La escena siguiente surgió también de su memoria, y la colocó ante sus ojos suspendida en el aire, sobre la cabeza de su caballo; una vieja y mugrienta mesa en una taberna, barullo de conversaciones y risas. Un jarro de estaño frente a su padre, y ante él, una taza de leche caliente, endulzada y aromatizada con azúcar y canela. Los labios de su padre estaban extrañamente azulados y había lágrimas en sus ojos.
—Nunca te hubiera traído, de haberlo sabido. No es algo que deba ver nadie, y menos un niño como tú.
—¡Si no he visto nada! —se lamentó Samuel—. Usted me hizo bajar la cabeza.
—Afortunadamente.
—¿Qué hacían?
—Te lo voy a decir. Mataban a un hombre malo.
—Era el hombre de los cabellos de oro?
—Si, ése era. Y no tienes que compadecerle. Merecía la muerte. No hizo una sola cosa mala, sino muchas, cosas que sólo se le podían haber ocurrido a un diablo. No me apena su muerte, sino que la hayan aprovechado para hacer una fiesta, en lugar de hacerlo con discreción y en la oscuridad.
—Yo vi al hombre del cabello dorado. Me miró.
—Pues aún doy más gracias a Dios de que haya muerto.
—¿Qué hizo?
—Nunca te contaré esas cosas, pues te provocarían pesadillas.
—Tenía unos ojos muy extraños ese hombre de cabellos dorados. Me recordaron a los de una cabra.
—Bébete la leche, y te compraré un bastón con cintas y un pito largo de plata.
—¡Y la cajita reluciente con un dibujo dentro?
—Esa también, pero bébete la leche y no preguntes más. Ahí estaba todo, sí, surgiendo del pasado polvoriento.
Doxology
remontaba la última cuesta antes de llegar a la oquedad donde estaba situado el rancho, y los grandes cascos repiqueteaban sobre las piedras del sendero.
Si, eran los ojos, pensó Samuel. Sólo había visto dos veces en su vida unos ojos como aquéllos, tan inhumanos. Y pensó que debía de ser la noche y la luna. Pero ¿qué relación podía haber entre el hombre rubio ahorcado tanto tiempo atrás y aquella dulce mujercita que iba a ser madre? «Liza tiene razón. Mi imaginación», se decía, «me dará cualquier día un pasaporte para el infierno. Tengo que dejar de pensar tonterías o acabaré comparando a esa pobre criatura con el demonio. Así es como a veces nos equivocamos. Pensar demasiado nos hace perder la perspectiva. Debe de ser, simplemente, alguna particularidad de la forma y el color de los ojos. Pero no, no es eso. Es la mirada, y no tiene nada que ver con la forma o el color. Bien, ¿se trataba, pues, de una mirada de maldad?

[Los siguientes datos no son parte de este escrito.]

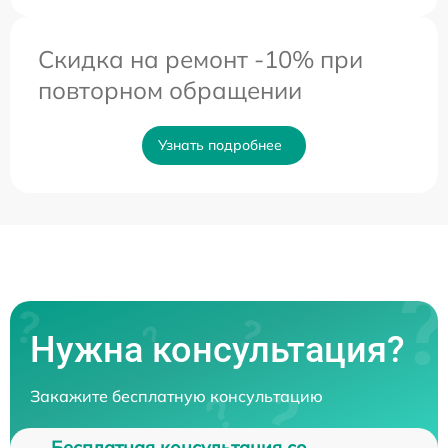
Скидка на ремонт -10% при
повторном обращении
Узнать подробнее
Нужна консультация?
Закажите бесплатную консультацию
Бесплатная консультация со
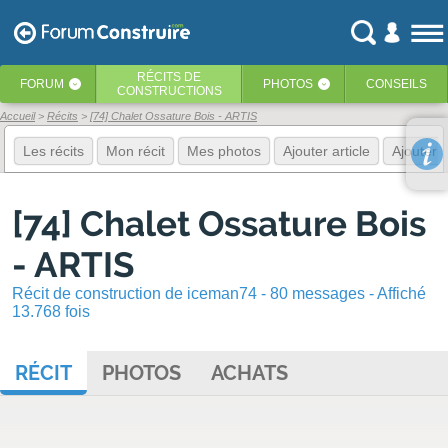
RÉCITS
DE
FORUM
PHOTOS
CONSEILS
‹
‹
CONSTRUCTIONS
Accueil
Récits
[74] Chalet Ossature Bois - ARTIS
Les récits
Mon récit
Mes photos
Ajouter article
Ajouter 
[74] Chalet Ossature Bois
- ARTIS
Récit de construction de iceman74 - 80 messages - Affiché
13.768 fois
RÉCIT
PHOTOS
ACHATS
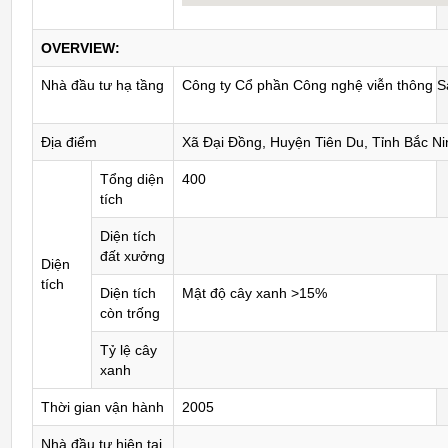
OVERVIEW:
Nhà đầu tư hạ tầng
Công ty Cổ phần Công nghệ viễn thông Sà
Địa điểm
Xã Đại Đồng, Huyện Tiên Du, Tỉnh Bắc Ni
Tổng diện
400
tích
Diện tích
đất xưởng
Diện
tích
Diện tích
Mật độ cây xanh >15%
còn trống
Tỷ lệ cây
xanh
Thời gian vận hành
2005
Nhà đầu tư hiện tại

Acaso semejante mirada puede aparecer algunas veces en un rostro angelical. Lo mejor que puedo hacer es olvidar esas fantasías y no permitir que me inquieten jamás». Volvió a sentir un escalofrío y pensó que tendría que cercar su tumba para que ningún fantasma la pisara.
Y Samuel Hamilton decidió emplear todos sus esfuerzos en la creación del Edén del valle Salinas, como una secreta penitencia por sus malos pensamientos.

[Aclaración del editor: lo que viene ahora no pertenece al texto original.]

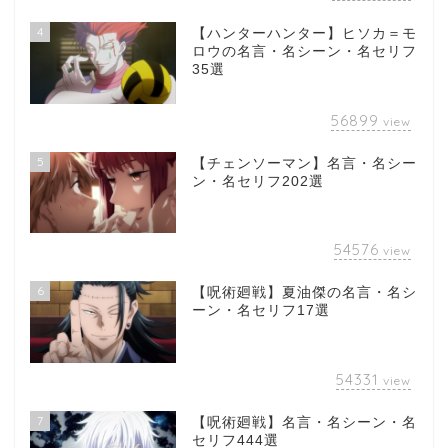
4
【ハンターハンター】ヒソカ＝モ
ロウの名言・名シーン・名セリフ
35選
56899
view
5
【チェンソーマン】名言・名シー
ン・名セリフ202選
54576
view
6
【呪術廻戦】夏油傑の名言・名シ
ーン・名セリフ17選
54331
view
7
【呪術廻戦】名言・名シーン・名
セリフ444選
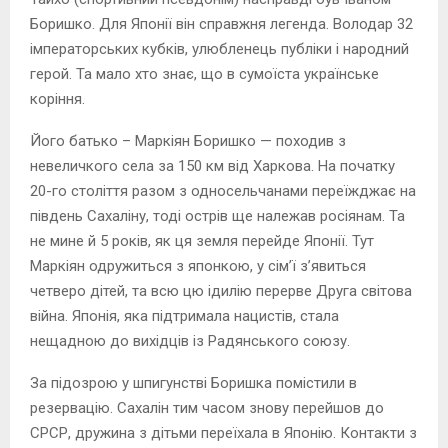
Боришко. Для Японії він справжня легенда. Володар 32
імператорських кубків, улюбленець публіки і народний
герой. Та мало хто знає, що в сумоїста українське
коріння.
Його батько – Маркіян Боришко — походив з
невеличкого села за 150 км від Харкова. На початку
20-го століття разом з односельчанами переїжджає на
південь Сахаліну, тоді острів ще належав росіянам. Та
не мине й 5 років, як ця земля перейде Японії. Тут
Маркіян одружиться з японкою, у сім’ї з’явиться
четверо дітей, та всю цю ідилію перерве Друга світова
війна. Японія, яка підтримала нацистів, стала
нещадною до вихідців із Радянського союзу.
За підозрою у шпигунстві Боришка помістили в
резервацію. Сахалін тим часом знову перейшов до
СРСР, дружина з дітьми переїхала в Японію. Контакти з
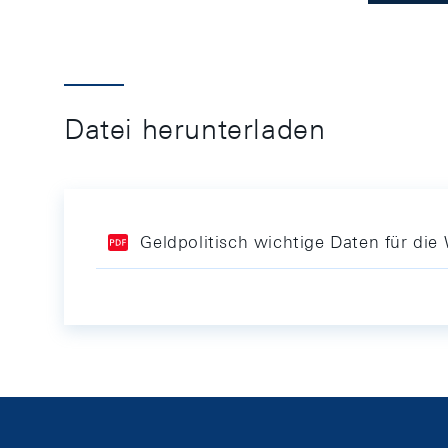
Datei herunterladen
Geldpolitisch wichtige Daten für d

Liza Hamilton, con sus mejillas aterciopeladas y sonrosadas, se revolvía como un leopardo enjaulado ante la estufa cuando Samuel entró en la cocina por la mañana. El fuego de leña de roble rugía a través del tiro abierto, calentando el horno para el pan, el cual se veía blanco e hinchado en las bandejas. Liza se había levantado antes del alba, como siempre. Para ella, quedarse en cama después de la salida del sol era tan pecaminoso como salir de casa después de oscurecido. No había ninguna virtud posible en ambas acciones. Sólo una persona en el mundo podía descansar, impunemente y sin cometer un crimen, entre sus sábanas planchadas y crujientes, después del alba, después de la salida del sol, e incluso hasta media mañana, y esa persona era su hijo menor, Joe.